Oregon farmer challenging order to confine hogs
A pig breeder is challenging the Oregon Department of Agriculture’s order to build a confinement facility for his hogs, arguing it would hurt their health.
Luther Clevenger and his wife, Julie, raise Gloucestershire Old Spots pigs and other livestock on their 15-acre property near Aumsville, Ore., which has experienced water drainage problems during heavy winter rains.
ODA inspected the operation repeatedly this year after receiving several complaints that Clevenger’s 200 pigs were “creating a huge mess and affecting the property values of all the adjacent property owners” and that water was flowing onto neighbors’ lots.
The agency ultimately concluded that Clevenger’s farm was violating water quality standards and ordered a multi-pronged “plan of correction,” requiring him to construct a “swine confinement facility” to prevent pollutant discharges to the “surface water of Oregon,” according to ODA.
Currently, the pigs are raised on pasture but have access to portable shelters.
The plan also requires Clevenger to store manure and wastewater from the facility so that none is discharged into waterways, apply manure to the soil at agronomic rates and maintain grassed filter strips, among other measures.
Clevenger recently filed a petition in Marion County Circuit Court asking for the “plan of correction” to be overturned, arguing he hasn’t polluted state waters.
Water had collected on a neighbor’s property during winter, but that’s because the previous property owner filled a natural drain to expand his lawn. Clevenger said.
While he’s not opposed to reducing his number of pigs or working with the Marion County Soil & Water Conservation District to improve drainage issues, Clevenger said the confinement facility isn’t feasible for his rare hogs.

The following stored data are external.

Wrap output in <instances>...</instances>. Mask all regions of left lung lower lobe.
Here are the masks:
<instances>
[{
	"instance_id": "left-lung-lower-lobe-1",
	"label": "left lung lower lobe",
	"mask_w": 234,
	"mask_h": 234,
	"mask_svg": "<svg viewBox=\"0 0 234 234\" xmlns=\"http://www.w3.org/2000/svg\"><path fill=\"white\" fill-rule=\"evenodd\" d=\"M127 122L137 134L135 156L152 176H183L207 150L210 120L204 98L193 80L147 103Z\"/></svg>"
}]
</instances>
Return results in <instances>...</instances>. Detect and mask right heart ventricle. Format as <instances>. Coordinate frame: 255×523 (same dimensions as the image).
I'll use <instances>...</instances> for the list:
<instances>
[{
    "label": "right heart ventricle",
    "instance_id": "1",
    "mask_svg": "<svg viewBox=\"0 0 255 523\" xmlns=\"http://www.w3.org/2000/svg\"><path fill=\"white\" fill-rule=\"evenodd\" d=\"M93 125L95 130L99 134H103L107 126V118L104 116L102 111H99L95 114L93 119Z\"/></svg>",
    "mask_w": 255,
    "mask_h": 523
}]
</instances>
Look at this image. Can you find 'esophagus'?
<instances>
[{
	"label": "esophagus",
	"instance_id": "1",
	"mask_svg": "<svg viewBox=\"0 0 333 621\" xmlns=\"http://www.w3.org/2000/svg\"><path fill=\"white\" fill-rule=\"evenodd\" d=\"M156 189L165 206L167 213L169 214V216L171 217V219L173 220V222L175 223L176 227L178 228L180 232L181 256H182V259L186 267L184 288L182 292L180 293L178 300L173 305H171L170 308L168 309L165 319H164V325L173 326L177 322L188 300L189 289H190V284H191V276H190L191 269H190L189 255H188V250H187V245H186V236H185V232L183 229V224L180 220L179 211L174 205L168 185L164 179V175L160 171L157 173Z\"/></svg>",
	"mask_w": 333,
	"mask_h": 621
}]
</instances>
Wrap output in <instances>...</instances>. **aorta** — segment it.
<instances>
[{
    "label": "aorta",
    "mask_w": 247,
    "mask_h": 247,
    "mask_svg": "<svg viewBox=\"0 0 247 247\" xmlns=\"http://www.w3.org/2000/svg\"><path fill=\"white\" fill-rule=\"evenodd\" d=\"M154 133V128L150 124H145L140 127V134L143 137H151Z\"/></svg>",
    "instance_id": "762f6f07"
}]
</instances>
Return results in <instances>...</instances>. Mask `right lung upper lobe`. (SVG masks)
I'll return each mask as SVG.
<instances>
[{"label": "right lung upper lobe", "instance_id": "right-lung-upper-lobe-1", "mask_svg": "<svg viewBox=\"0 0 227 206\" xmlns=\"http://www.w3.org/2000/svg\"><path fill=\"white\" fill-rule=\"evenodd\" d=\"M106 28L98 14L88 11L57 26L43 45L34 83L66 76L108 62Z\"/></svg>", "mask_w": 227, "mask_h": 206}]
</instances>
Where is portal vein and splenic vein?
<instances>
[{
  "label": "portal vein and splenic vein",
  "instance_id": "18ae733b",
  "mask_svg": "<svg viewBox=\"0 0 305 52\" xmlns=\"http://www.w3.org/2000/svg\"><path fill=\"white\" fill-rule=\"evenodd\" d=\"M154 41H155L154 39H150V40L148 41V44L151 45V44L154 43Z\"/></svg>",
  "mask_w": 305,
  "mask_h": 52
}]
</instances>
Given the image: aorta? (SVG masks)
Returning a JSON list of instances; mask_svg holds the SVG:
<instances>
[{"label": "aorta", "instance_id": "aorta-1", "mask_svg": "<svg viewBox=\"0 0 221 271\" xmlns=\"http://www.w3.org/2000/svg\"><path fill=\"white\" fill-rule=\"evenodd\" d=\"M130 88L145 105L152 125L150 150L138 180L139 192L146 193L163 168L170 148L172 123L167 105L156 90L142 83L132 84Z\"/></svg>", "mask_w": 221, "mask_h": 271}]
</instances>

“This breed can’t be confined. They don’t work in confinement,” he said.
When Clevenger has confined the pigs in the past, even for relatively short periods of time, they’ve lost weight and some have even died, he said.
“If you have them out on pasture, they do fine,” he said.

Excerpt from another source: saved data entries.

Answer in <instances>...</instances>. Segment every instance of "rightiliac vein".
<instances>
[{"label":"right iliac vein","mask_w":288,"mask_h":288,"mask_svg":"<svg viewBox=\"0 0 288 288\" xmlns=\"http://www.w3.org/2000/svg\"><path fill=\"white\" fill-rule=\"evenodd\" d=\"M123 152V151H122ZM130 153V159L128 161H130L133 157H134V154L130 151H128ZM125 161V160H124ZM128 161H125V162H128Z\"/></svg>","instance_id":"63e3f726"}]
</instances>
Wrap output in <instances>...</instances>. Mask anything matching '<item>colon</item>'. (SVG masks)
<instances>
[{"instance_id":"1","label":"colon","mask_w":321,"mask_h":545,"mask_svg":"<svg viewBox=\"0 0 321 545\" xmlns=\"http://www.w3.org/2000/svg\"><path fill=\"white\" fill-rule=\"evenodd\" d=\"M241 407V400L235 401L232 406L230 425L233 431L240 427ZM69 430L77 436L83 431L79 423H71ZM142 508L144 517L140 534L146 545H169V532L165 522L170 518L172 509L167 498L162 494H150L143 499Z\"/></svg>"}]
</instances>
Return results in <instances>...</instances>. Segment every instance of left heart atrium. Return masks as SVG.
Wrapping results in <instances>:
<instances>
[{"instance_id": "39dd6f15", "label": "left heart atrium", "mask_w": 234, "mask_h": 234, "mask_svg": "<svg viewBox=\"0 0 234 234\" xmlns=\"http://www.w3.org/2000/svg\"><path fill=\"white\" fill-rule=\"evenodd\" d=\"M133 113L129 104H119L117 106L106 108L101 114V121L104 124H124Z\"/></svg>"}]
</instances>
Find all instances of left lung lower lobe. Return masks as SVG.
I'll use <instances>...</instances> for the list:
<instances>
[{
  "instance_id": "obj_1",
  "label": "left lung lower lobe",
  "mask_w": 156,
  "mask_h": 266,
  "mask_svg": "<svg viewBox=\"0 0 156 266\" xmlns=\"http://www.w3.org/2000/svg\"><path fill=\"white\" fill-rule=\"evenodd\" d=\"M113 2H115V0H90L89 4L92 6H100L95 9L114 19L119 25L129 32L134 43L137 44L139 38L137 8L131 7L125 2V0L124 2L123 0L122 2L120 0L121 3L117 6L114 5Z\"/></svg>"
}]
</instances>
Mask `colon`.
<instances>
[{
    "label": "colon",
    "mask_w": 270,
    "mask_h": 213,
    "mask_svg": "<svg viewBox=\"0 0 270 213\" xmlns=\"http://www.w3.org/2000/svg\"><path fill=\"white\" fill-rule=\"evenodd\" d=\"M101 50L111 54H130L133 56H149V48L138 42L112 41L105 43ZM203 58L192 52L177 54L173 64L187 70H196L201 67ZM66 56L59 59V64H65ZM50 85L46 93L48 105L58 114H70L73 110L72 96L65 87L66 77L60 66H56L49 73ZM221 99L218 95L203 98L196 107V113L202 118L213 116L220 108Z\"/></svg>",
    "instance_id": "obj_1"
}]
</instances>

People who buy from Clevenger generally raise the hogs organically or without antibiotics, and sell the meat through a “Community Supported Agriculture” model or other specialty markets, and they “prize pastured pigs,” according to his petition.
Clevenger has invested substantial amount of money in acquiring Gloucestershire Old Spots pigs from “all available genetic lines,” which has involved flying them from other locations and importing frozen semen from Ireland, the petition said.
Bruce Pokarney, communications director for ODA, said the agency can’t discuss the litigation but could “talk about all the details once the issue is settled.”